(Exercise objective):
Transcribe exactly everything in the data below from the line containing "prodotti da maestri." down to the line containing "PRODOTTI GARANTITI!", both lines included and nothing further.

(Material for this exercise):
++++++++
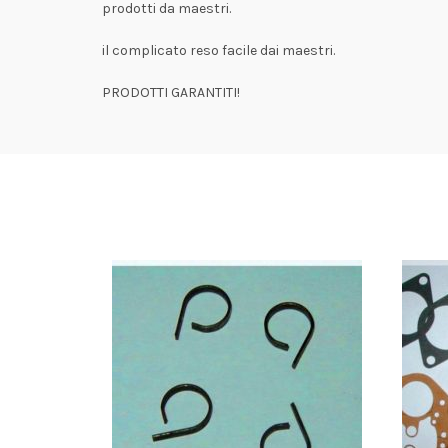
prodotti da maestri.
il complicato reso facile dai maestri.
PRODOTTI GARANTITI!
++++++++
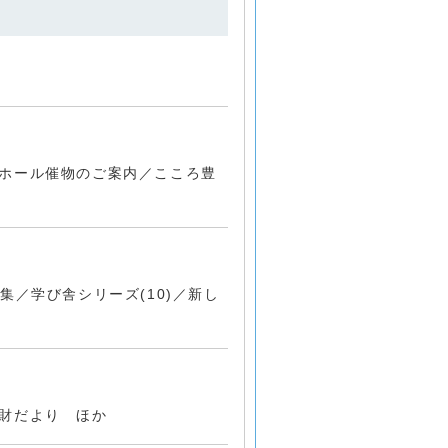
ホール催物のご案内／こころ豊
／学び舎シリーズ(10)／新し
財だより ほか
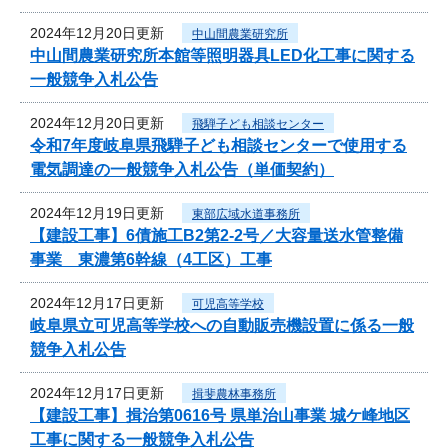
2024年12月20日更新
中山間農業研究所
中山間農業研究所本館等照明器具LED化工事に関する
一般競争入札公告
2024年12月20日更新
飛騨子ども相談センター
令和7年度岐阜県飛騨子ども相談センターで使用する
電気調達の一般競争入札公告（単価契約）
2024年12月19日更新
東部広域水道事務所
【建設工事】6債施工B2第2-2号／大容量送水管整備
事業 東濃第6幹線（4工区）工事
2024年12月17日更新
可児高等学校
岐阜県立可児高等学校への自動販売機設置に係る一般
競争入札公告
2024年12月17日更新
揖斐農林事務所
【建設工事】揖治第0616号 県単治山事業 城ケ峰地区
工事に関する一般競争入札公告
++++++++
(Your response):
prodotti da maestri.
il complicato reso facile dai maestri.
PRODOTTI GARANTITI!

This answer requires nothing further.